EPILEPSY

The second most common physical cause of emotionally distressing symptoms, after the metabolic disorders we have just discussed, is epilepsy. Approximately 7 percent of mentally disturbed patients have some form of epilepsy.

Epilepsy affects between 1 and 2 percent of the U.S. population. Of people who have epilepsy, two-thirds appear to have no structural abnormality of the brain; in the remaining third, the disease can be traced to brain damage at birth, a severe head injury, an infection that caused brain damage, or a brain tumor.

The emotional symptoms of epilepsy can involve either anxiety or depression or both. Once a person has had a convulsive seizure, he or she may live in constant apprehension that another seizure will occur. There may be occasional, transient feelings of unreality.

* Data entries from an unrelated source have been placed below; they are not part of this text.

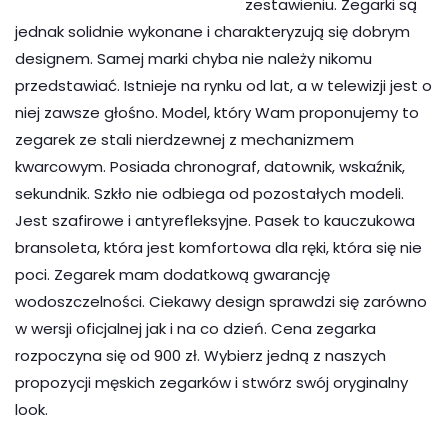
zestawieniu. Zegarki są
jednak solidnie wykonane i charakteryzują się dobrym
designem. Samej marki chyba nie należy nikomu
przedstawiać. Istnieje na rynku od lat, a w telewizji jest o
niej zawsze głośno. Model, który Wam proponujemy to
zegarek ze stali nierdzewnej z mechanizmem
kwarcowym. Posiada chronograf, datownik, wskaźnik,
sekundnik. Szkło nie odbiega od pozostałych modeli.
Jest szafirowe i antyrefleksyjne. Pasek to kauczukowa
bransoleta, która jest komfortowa dla ręki, która się nie
poci. Zegarek mam dodatkową gwarancję
wodoszczelności. Ciekawy design sprawdzi się zarówno
w wersji oficjalnej jak i na co dzień. Cena zegarka
rozpoczyna się od 900 zł. Wybierz jedną z naszych
propozycji męskich zegarków i stwórz swój oryginalny
look.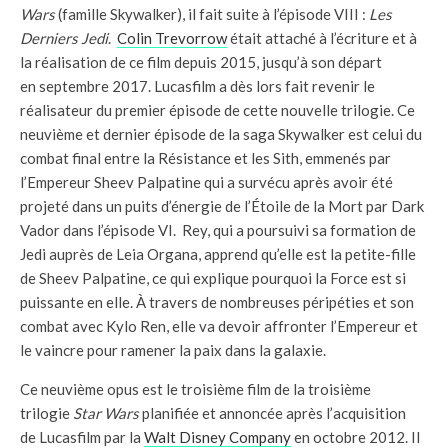
Wars
(famille Skywalker), il fait suite à l’épisode
VIII
:
Les
Derniers Jedi
.
Colin Trevorrow
était attaché à l’écriture et à
la réalisation de ce film depuis 2015, jusqu’à son départ
en septembre 2017. Lucasfilm a dès lors fait revenir le
réalisateur du premier épisode de cette nouvelle trilogie. Ce
neuvième et dernier épisode de la saga Skywalker est celui du
combat final entre la Résistance et les Sith, emmenés par
l’Empereur Sheev Palpatine qui a survécu après avoir été
projeté dans un puits d’énergie de l’Étoile de la Mort par Dark
Vador dans l’épisode VI. Rey, qui a poursuivi sa formation de
Jedi auprès de Leia Organa, apprend qu’elle est la petite-fille
de Sheev Palpatine, ce qui explique pourquoi la Force est si
puissante en elle. À travers de nombreuses péripéties et son
combat avec Kylo Ren, elle va devoir affronter l’Empereur et
le vaincre pour ramener la paix dans la galaxie.
Ce neuvième opus est le troisième film de la troisième
trilogie
Star Wars
planifiée et annoncée après l’acquisition
de Lucasfilm par la
Walt Disney Company
en octobre 2012. Il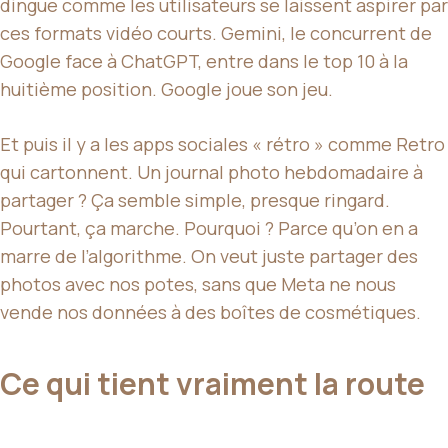
dingue comme les utilisateurs se laissent aspirer par
ces formats vidéo courts. Gemini, le concurrent de
Google face à ChatGPT, entre dans le top 10 à la
huitième position. Google joue son jeu.
Et puis il y a les apps sociales « rétro » comme Retro
qui cartonnent. Un journal photo hebdomadaire à
partager ? Ça semble simple, presque ringard.
Pourtant, ça marche. Pourquoi ? Parce qu’on en a
marre de l’algorithme. On veut juste partager des
photos avec nos potes, sans que Meta ne nous
vende nos données à des boîtes de cosmétiques.
Ce qui tient vraiment la route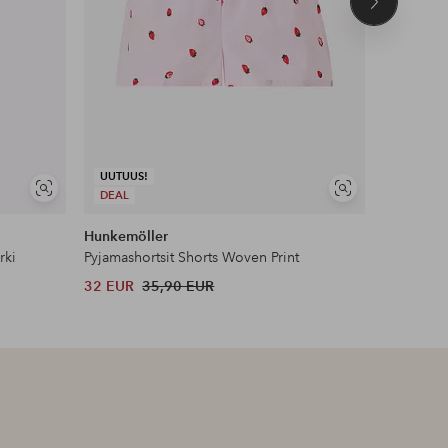
Seuraava
tuote
UUTUUS!
Näytä
Näytä
DEAL
UUTUUS!
samankaltaisia
samankaltaisia
Hunkemöller
Ellos Col
rki
Pyjamashortsit Shorts Woven Print
Pyjamasetti
32 EUR
35,90 EUR
49,99 EU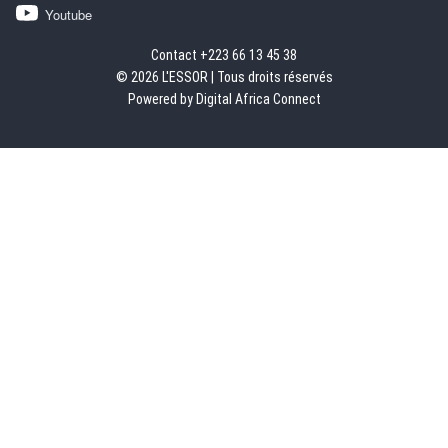
Youtube
Contact +223 66 13 45 38
© 2026 L'ESSOR | Tous droits réservés
Powered by Digital Africa Connect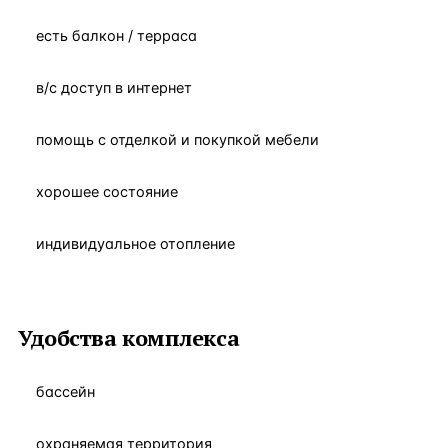
есть балкон / терраса
в/с доступ в интернет
помощь с отделкой и покупкой мебели
хорошее состояние
индивидуальное отопление
Удобства комплекса
бассейн
охраняемая территория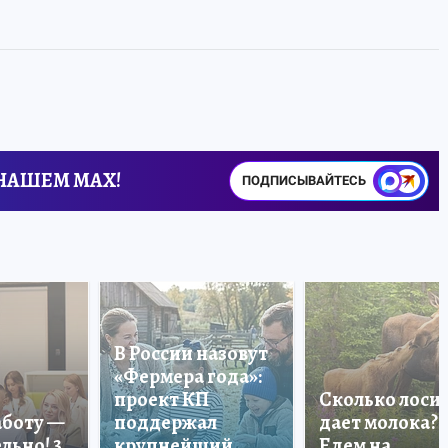
 НАШЕМ MAX!
ПОДПИСЫВАЙТЕСЬ
В России назовут
«Фермера года»:
проект КП
Сколько лоси
аботу —
поддержал
дает молока?
льно! 3
крупнейший
Едем на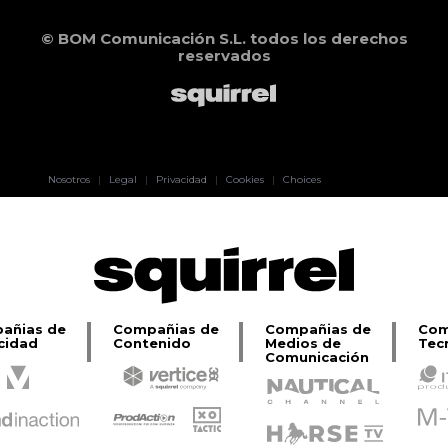
© BOM Comunicación S.L. todos los derechos
reservados
Pablo Pereiro
Nosotros
|
Legal
|
Privacidad
|
Cookies
|
Choices
Lage
añias de
Compañias de
Compañias de
Com
cidad
Contenido
Medios de
Tec
Comunicación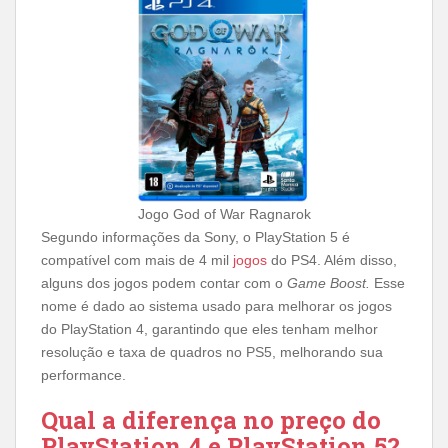
Jogo God of War Ragnarok
Segundo informações da Sony, o PlayStation 5 é
compatível com mais de 4 mil
jogos
do PS4. Além disso,
alguns dos jogos podem contar com o
Game Boost.
Esse
nome é dado ao sistema usado para melhorar os jogos
do PlayStation 4, garantindo que eles tenham melhor
resolução e taxa de quadros no PS5, melhorando sua
performance.
Qual a diferença no preço do
PlayStation 4 e PlayStation 5?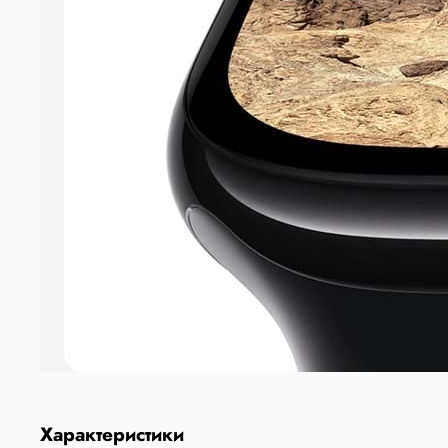
Характеристики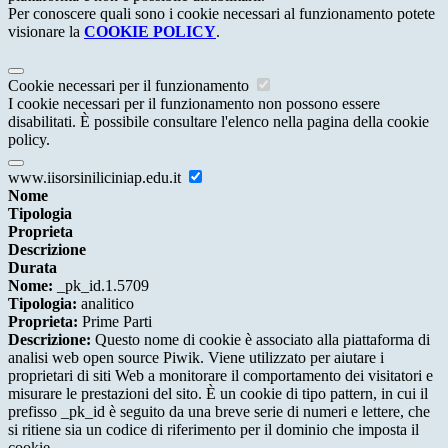
Per conoscere quali sono i cookie necessari al funzionamento potete
visionare la
COOKIE POLICY
.
Cookie necessari per il funzionamento
I cookie necessari per il funzionamento non possono essere
disabilitati. È possibile consultare l'elenco nella pagina della cookie
policy.
www.iisorsiniliciniap.edu.it
Nome
Tipologia
Proprieta
Descrizione
Durata
Nome:
_pk_id.1.5709
Tipologia:
analitico
Proprieta:
Prime Parti
Descrizione:
Questo nome di cookie è associato alla piattaforma di
analisi web open source Piwik. Viene utilizzato per aiutare i
proprietari di siti Web a monitorare il comportamento dei visitatori e
misurare le prestazioni del sito. È un cookie di tipo pattern, in cui il
prefisso _pk_id è seguito da una breve serie di numeri e lettere, che
si ritiene sia un codice di riferimento per il dominio che imposta il
cookie.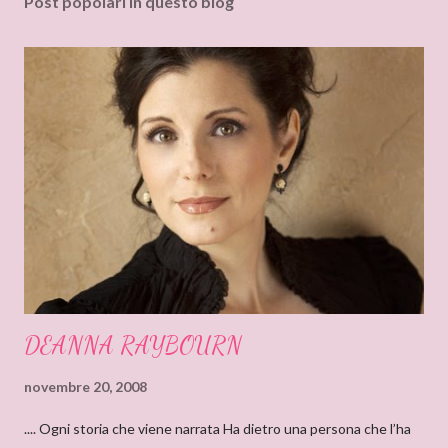
Post popolari in questo blog
m
e
n
t
o
DEANNA RAYBOURN
novembre 20, 2008
.... Ogni storia che viene narrata Ha dietro una persona che l’ha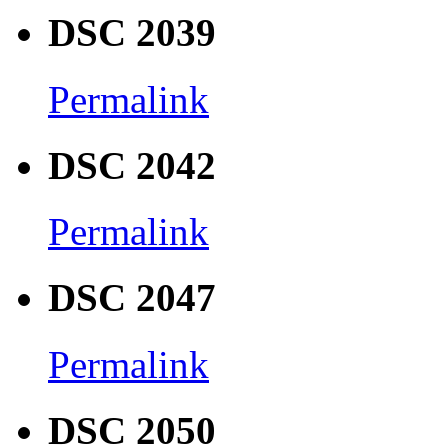
DSC 2039
Permalink
DSC 2042
Permalink
DSC 2047
Permalink
DSC 2050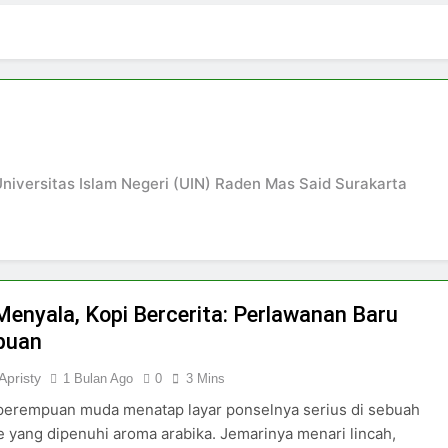
4 Hari Ago
ki-laki
Skincare untuk Semua Gender
6 Hari Ago
n di Media Sosial
Budaya Flexing di Media So
7 Hari Ago
ya Mengejar Nilai
niversitas Islam Negeri (UIN) Raden Mas Said Surakarta
Menyala, Kopi Bercerita: Perlawanan Baru
puan
Apristy
1 Bulan Ago
0
3 Mins
perempuan muda menatap layar ponselnya serius di sebuah
e yang dipenuhi aroma arabika. Jemarinya menari lincah,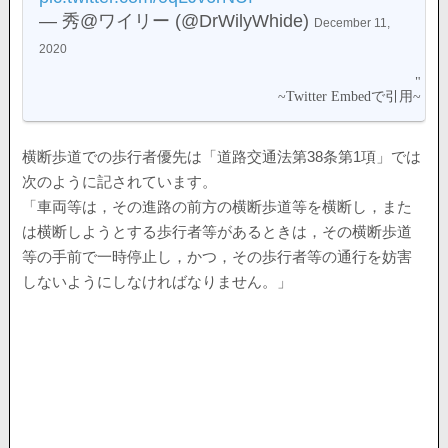
— 秀@ワイリー (@DrWilyWhide)
December 11,
2020
横断歩道での歩行者優先は「道路交通法第38条第1項」では
次のように記されています。
「車両等は，その進路の前方の横断歩道等を横断し，また
は横断しようとする歩行者等があるときは，その横断歩道
等の手前で一時停止し，かつ，その歩行者等の通行を妨害
しないようにしなければなりません。」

Physical symptoms include peculiar stomach sensations, distorted vision, occasional bizarre behavior such as laughing for no apparent reason or sudden and unprovoked anger, loss of consciousness, and convulsions.

PARKINSONISM

Parkinson's disease often causes anxiety or depression. Physical symptoms early in the course of the disease include slowing of movement and inability to write one's name without the handwriting becoming smaller and smaller. Later symptoms include tremors, muscle stiffness or rigidity, nervousness, and tension.

MULTIPLE SCLEROSIS

Multiple sclerosis usually begins in people between the ages of twenty and forty, affecting slightly more women than men. Symptoms may disappear after one or a number of attacks, or they may get progressively worse and cause severe disability.